Civil Rights in the '60s
Part 2: Retired Investigators Reflect on 16th Street Baptist Church Bombing
Investigators at the 16th Street Baptist Church after it was bombed on September, 15, 1963.
On September 15, 1963—50 years ago this Sunday—five young girls preparing for Sunday worship services were in the basement of the 16th Street Baptist Church in Birmingham, Alabama, when a bomb tore through the church’s east wall, killing four of them.
The blast at the African-American church—a popular meeting place for civil rights leaders like the Rev. Martin Luther King, Jr.—was a turning point in the civil rights movement. The killing of young innocents—Addie Mae Collins, Denice McNair, Carole Robertson, and Cynthia Wesley—drew national attention to Birmingham...a city some already called “Bombingham” because of its volatile pattern of racially motivated attacks.

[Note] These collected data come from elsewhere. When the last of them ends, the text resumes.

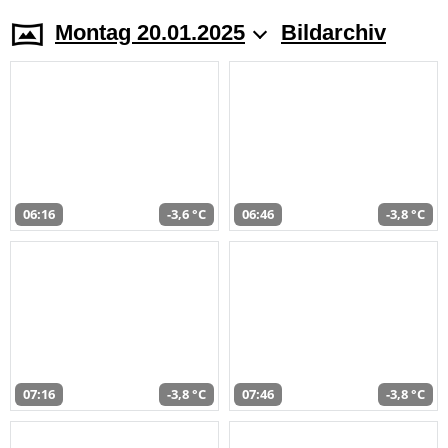
Montag 20.01.2025
Bildarchiv
06:16
-3,6 °C
06:46
-3,8 °C
07:16
-3,8 °C
07:46
-3,8 °C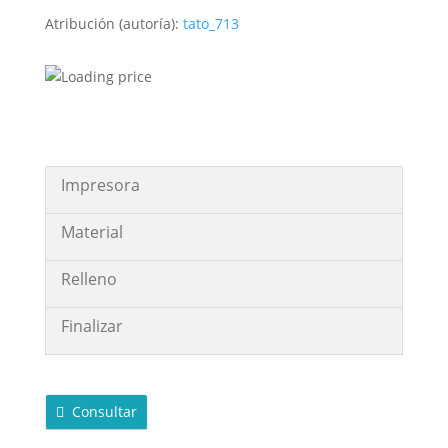
Atribución (autoría):
tato_713
Impresora
Material
Relleno
Finalizar
Consultar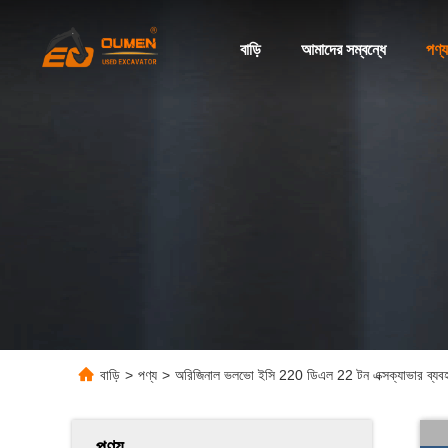
বাড়ি
আমাদের সম্বন্ধে
পণ্য
বাড়ি
>
পণ্য
>
অরিজিনাল ভলভো ইসি 220 ডিএল 22 টন এক্সক্যাভার ব্যবহৃত
পণ্য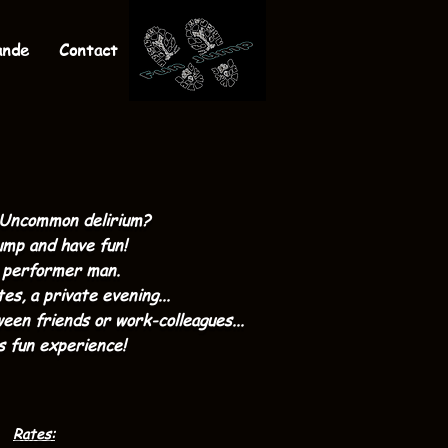
ande
Contact
 Uncommon delirium?
mp and have fun!
 performer man.
es, a private evening...
ween friends or work-colleagues...
s fun experience!
Rates: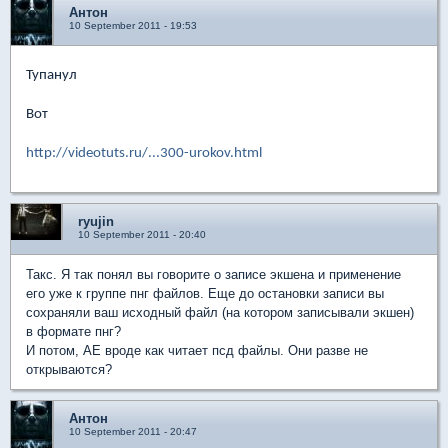
Антон
10 September 2011 - 19:53
Тупанул
Вот
http://videotuts.ru/...300-urokov.html
ryujin
10 September 2011 - 20:40
Такс. Я так понял вы говорите о записе экшена и применение
его уже к группе пнг файлов. Еще до остановки записи вы
сохраняли ваш исходный файл (на котором записывали экшен)
в формате пнг?
И потом, АЕ вроде как читает псд файлы. Они разве не
открываются?
Антон
10 September 2011 - 20:47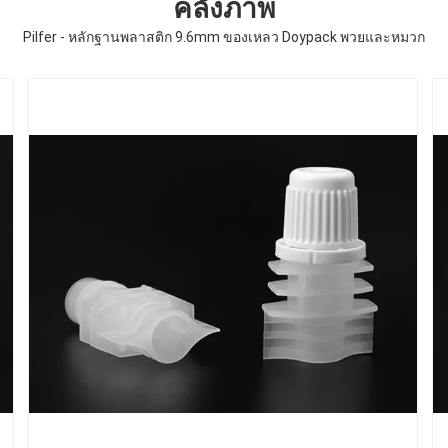
คลังภาพ
Pilfer - หลักฐานพลาสติก 9.6mm ของเหลว Doypack พวยและหมวก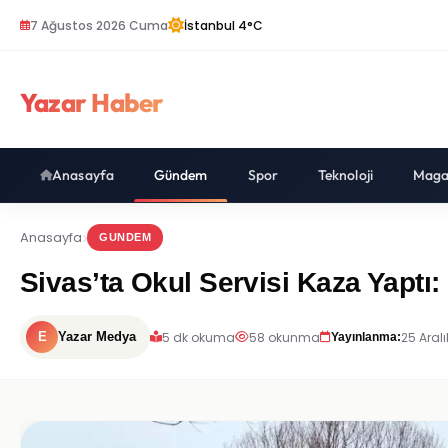
7 Ağustos 2026 Cuma
İstanbul 4°C
Yazar Haber
Anasayfa
Gündem
Spor
Teknoloji
Maga
Anasayfa
GUNDEM
Sivas’ta Okul Servisi Kaza Yaptı:
5 dk okuma
58 okunma
25 Aralı
E
Yazar Medya
Yayınlanma: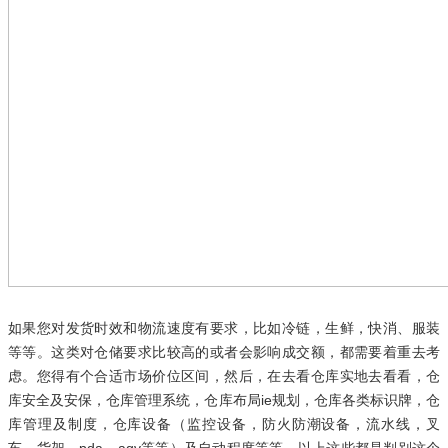
如果您对发货时效和物流速度有要求
，比如冷链，生鲜，快消、服装
等等。这类对仓储要求比较高的或者会影响成交额，都需要着重去考
虑。您得有个合适市场价位区间，然后，在去看仓库实地去看看，仓
库安全及安保，仓库管理系统，仓库布局ie规划，仓库各类标识牌，仓
库管理及制度，仓库设备（监控设备，防火防潮设备，流水线，叉
车，货架，pda，agv等等）及自动程度等等。以上这些都是判别这个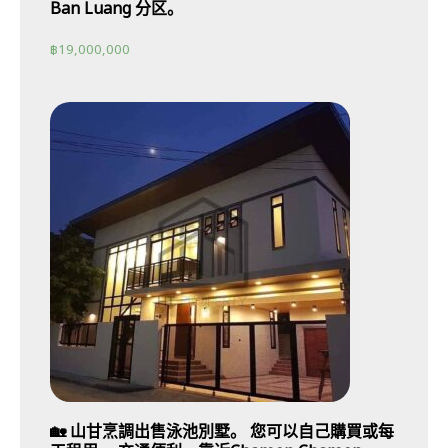
Ban Luang 分区。
฿
19,000,000
🏡 山甘烹調出售泳池別墅。 您可以自己購買或每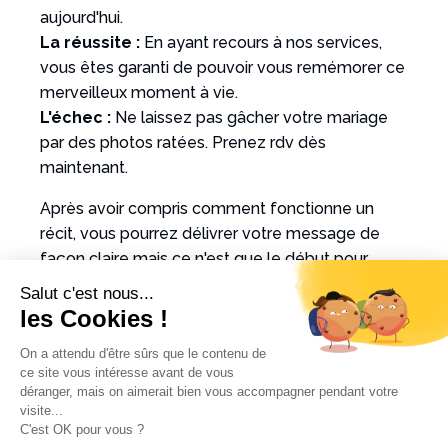
aujourd'hui.
La réussite :
En ayant recours à nos services,
vous êtes garanti de pouvoir vous remémorer ce
merveilleux moment à vie.
L'échec :
Ne laissez pas gâcher votre mariage
par des photos ratées. Prenez rdv dès
maintenant.
Après avoir compris comment fonctionne un
récit, vous pourrez délivrer votre message de
façon claire mais ce n'est que le début pour
construire l'ensemble des messages de votre
Salut c'est nous...
marque.
les Cookies !
Adapter votre message aux
On a attendu d'être sûrs que le contenu de
différents canaux de
ce site vous intéresse avant de vous
déranger, mais on aimerait bien vous accompagner pendant votre
communication
visite...
C'est OK pour vous ?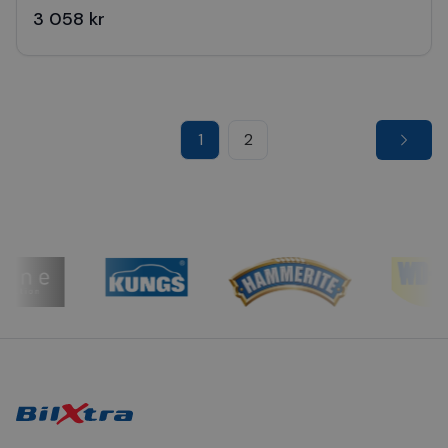
3 058 kr
1
2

The FBI sent dozens of agents to investigate, but reluctant witnesses and a lack of prosecutable evidence made it hard to bring the bombers to justice. It wasn’t until a decade later in 1977 that one of the bombers, Robert “Dynamite” Chambliss, was convicted for his role in the case, but evidence still suggested more conspirators. In the mid-‘90s FBI Birmingham Special Agent in Charge Rob Langford reopened the case, assigning senior agent Bill Fleming and recruiting Birmingham Police Department Sgt. Ben Herren to work it full time.
“It pretty much looked like an uphill battle,” said Herren, who is now retired and living in Birmingham. He and Fleming were initially reluctant to take the case, given that more than 100 potential witnesses had died in the decades since the bombing. In 1996, Herren recalled thinking it was the ultimate cold case. “But if we’re going to do it,” he said at the time, “we need to do it right, because this is the last time that it would be feasible to try to reinvestigate.”
For nearly 15 months, the two scoured the case files with a singular focus on finding new leads. “I didn’t read anything else about it,” Herren said. “I wanted the files to lead me through the investigation instead of me trying to lead the investigation.” The files led them back to familiar names from earlier probes.
They tracked down Bobby Cherry, a known Birmingham Ku Klux Klan member who had moved to Texas, and interviewed him for four hours. The exchange so incensed Cherry that he called a press conference to loudly proclaim his innocence. It made national news, and the FBI’s phones started ringing. “This was the best thing to happen to our investigation,” Fleming said, “because we started getting witnesses and people that were able to give us information.” The witness accounts would eventually implicate Cherry at trial.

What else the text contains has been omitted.